WASHINGTON —Senate Homeland Security and Governmental Affairs Committee held a hearing Wednesday to discuss America’s drug demand and its effect on border and national security. Below is Chairman Johnson’s opening statement as submitted for the record:
Over the last 15 months, this committee has spent a great deal of time studying and describing the realities of American border security. The accumulated testimony on the committee’s record indicates that America’s borders are not secure. It is my conclusion that, among many causes, the root cause of our insecure border is America’s insatiable demand for drugs.
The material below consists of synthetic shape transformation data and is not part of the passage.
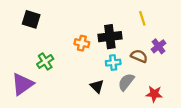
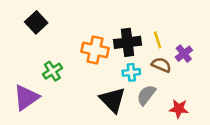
yellow line: (142, 18) -> (158, 40), moved
black square: (31, 19) -> (36, 22), turned 30
orange cross: (82, 43) -> (95, 50), size x1.5
black triangle: (97, 86) -> (113, 100), size x1.6

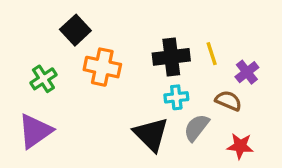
black square: (36, 22) -> (75, 30), moved
orange cross: (95, 50) -> (102, 67), moved
brown semicircle: (161, 65) -> (228, 101), moved
green cross: (52, 71) -> (43, 79), moved

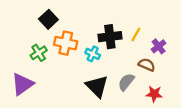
yellow line: (212, 54) -> (136, 34), turned 48
green cross: (43, 79) -> (39, 53), moved
cyan cross: (176, 97) -> (93, 54), moved, turned 32

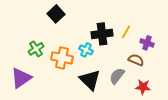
black square: (48, 19) -> (56, 14), moved
orange cross: (66, 43) -> (62, 58), moved
purple cross: (159, 46) -> (147, 43), turned -32

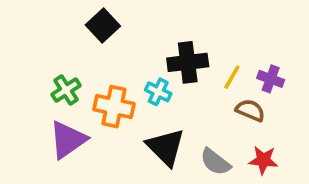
yellow line: (126, 32) -> (232, 77), moved
gray semicircle: (117, 76) -> (215, 162), moved, turned -90
purple triangle: (21, 78) -> (68, 140), moved

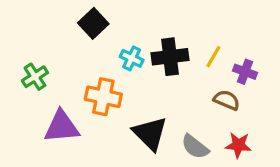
yellow line: (232, 77) -> (213, 57), moved
green cross: (66, 90) -> (35, 77), moved
cyan cross: (158, 92) -> (132, 58), moved
purple triangle: (68, 140) -> (62, 127), turned 30

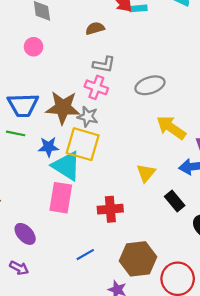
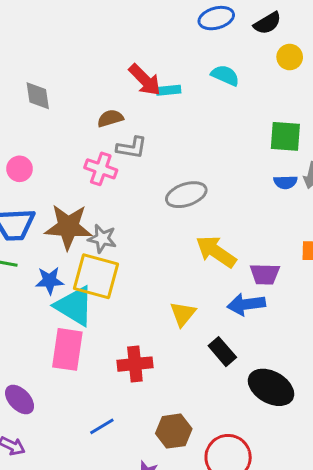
pink circle: (34, 47) -> (20, 169), moved
gray L-shape: (104, 64) -> (132, 148), moved
pink cross: (96, 87) -> (101, 169), moved
brown hexagon: (138, 259) -> (174, 431), size x0.7

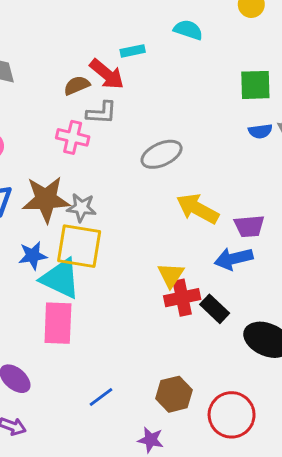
red arrow: (145, 80) -> (107, 74), moved
red cross: (135, 364) -> (182, 298), moved

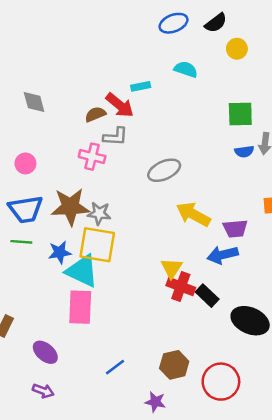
red cross: (182, 298) -> (181, 287), turned 32

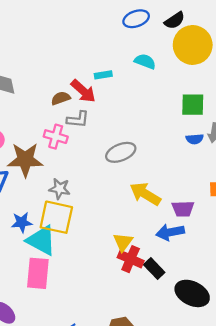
yellow circle: (237, 49) -> (193, 45), size x2.0
brown star: (70, 207) -> (25, 160), moved

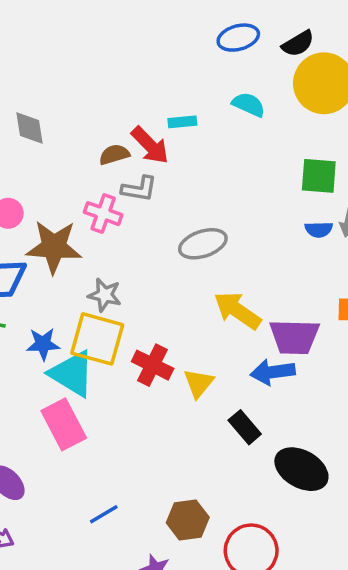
purple trapezoid: (183, 209) -> (294, 337), size x1.4
red cross: (131, 259) -> (153, 365), moved
pink rectangle: (38, 273) -> (64, 424), turned -36

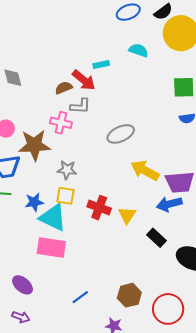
yellow square: (97, 339) -> (65, 196), size x0.6
pink rectangle: (64, 424) -> (51, 248), turned -48

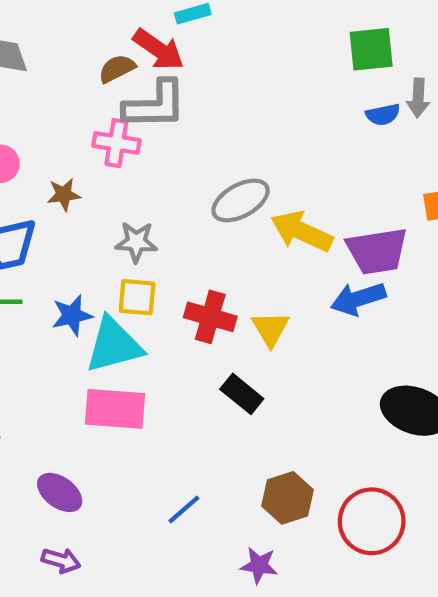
gray L-shape: (80, 106) -> (155, 105), size x1.5
gray ellipse: (121, 134) -> (241, 200), moved
brown star: (34, 145) -> (64, 195), size x0.5
cyan triangle: (53, 218) -> (114, 345), turned -36
black rectangle: (157, 238) -> (242, 394), moved

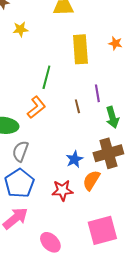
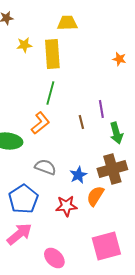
yellow rectangle: (80, 49) -> (52, 54), moved
gray semicircle: (20, 151) -> (45, 167), moved, turned 90

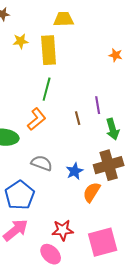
red star: (66, 206) -> (63, 230), moved

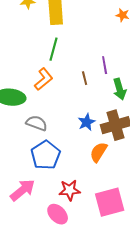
gray semicircle: (42, 163) -> (37, 123), moved
blue star: (75, 171) -> (87, 122), moved
blue pentagon: (20, 195) -> (46, 155), moved

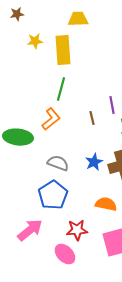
gray semicircle: (37, 123) -> (58, 163), moved
orange semicircle: (99, 152) -> (106, 204), moved, turned 70

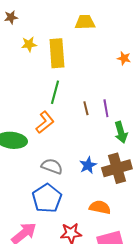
yellow trapezoid: (78, 19) -> (85, 22), moved
brown line: (92, 118) -> (86, 108), moved

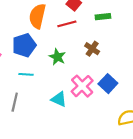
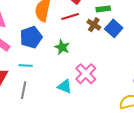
brown cross: (92, 49) -> (94, 25), moved
cyan line: (26, 74) -> (26, 66), moved
blue square: (108, 84) -> (114, 28), moved

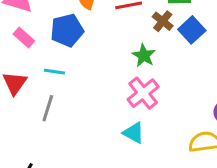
green star: (62, 47) -> (144, 56), moved
cyan triangle: (65, 86) -> (134, 133), moved

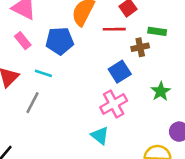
brown cross: (163, 21) -> (140, 47), turned 30
blue square: (192, 30) -> (120, 72), moved
green star: (144, 56) -> (161, 91), moved

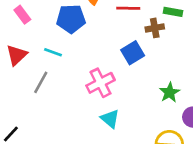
pink rectangle: (23, 41) -> (22, 15), moved
green star: (161, 91) -> (170, 93), moved
pink cross: (114, 104) -> (100, 83), moved

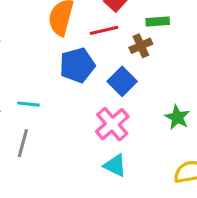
blue pentagon: (71, 19) -> (77, 65), moved
pink cross: (100, 83) -> (112, 124), moved

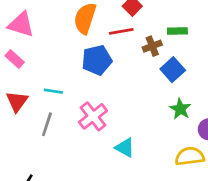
green rectangle: (158, 22) -> (177, 31), moved
blue square: (122, 81) -> (173, 70), moved
pink cross: (112, 124) -> (93, 116), moved

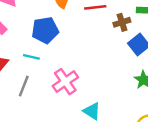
blue pentagon: (97, 60) -> (45, 30), moved

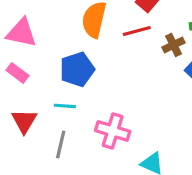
pink cross: (65, 82) -> (113, 131), turned -30

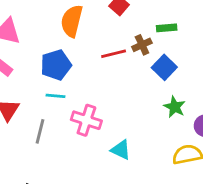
red line: (137, 31) -> (114, 54), moved
cyan line: (65, 106) -> (55, 96), moved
Today’s hearing will further explore this topic.
Drug trafficking is a big business. Mexican transnational criminal organizations, which represent the greatest criminal drug threat in the U.S., generate somewhere between $19 billion and $29 billion per year in U.S. drug sales. This is enough to motivate the cartels to find a way, any way, to penetrate our borders. Where fences exist, the cartels dig tunnels under them or fly ultralight aircraft over them. Where there is desert, backpackers carry loads across the border, endangering homes in rural areas along the way. For the most part, the cartels simply drive across the border through legal ports of entry, creatively concealing drugs in tires, batteries, or even jalapeño jars.
Once these drugs cross the border, they are sent to distribution hubs in places such as Phoenix or Chicago. From there, the drugs are disseminated by street gangs into local communities throughout America. No community is left untouched by this sophisticated and fully integrated network. The Drug Enforcement Administration (DEA) testified at our field hearing in New Hampshire last year that “the new face of organized crime in America” is “[t]he growing relationship between Mexican-based drug cartels and domestic street gangs.”
We spend approximately $25 billion per year on our “war on drugs.” According to testimony before this committee, we interdict less than 10 percent of illegal drugs coming across our southwest border and somewhere between 11 and 18 percent coming in through our maritime borders. We are losing this war, and the low price of heroin combined with the growing number of heroin overdoses in every corner of America is evidence of that fact.
It is time to seriously reassess our strategies regarding America’s insatiable demand for drugs, our war on drugs, and the lack of border security that is one result.
One final note: Last year, when I traveled to Central America with members of this committee, we had the opportunity to visit a shelter for little girls. This home, attempting to stay hidden without an address in Guatemala City, is protecting girls who have been the victims of sexual abuse and sex trafficking—often at the hands of the drug cartels. Central American societies have been ravaged by what too many Americans consider a “victimless” crime, drug abuse. We have seen the victims, and it is high time that we commit ourselves to finding real solutions.
I thank all of our witnesses for appearing today, and I look forward to your testimony.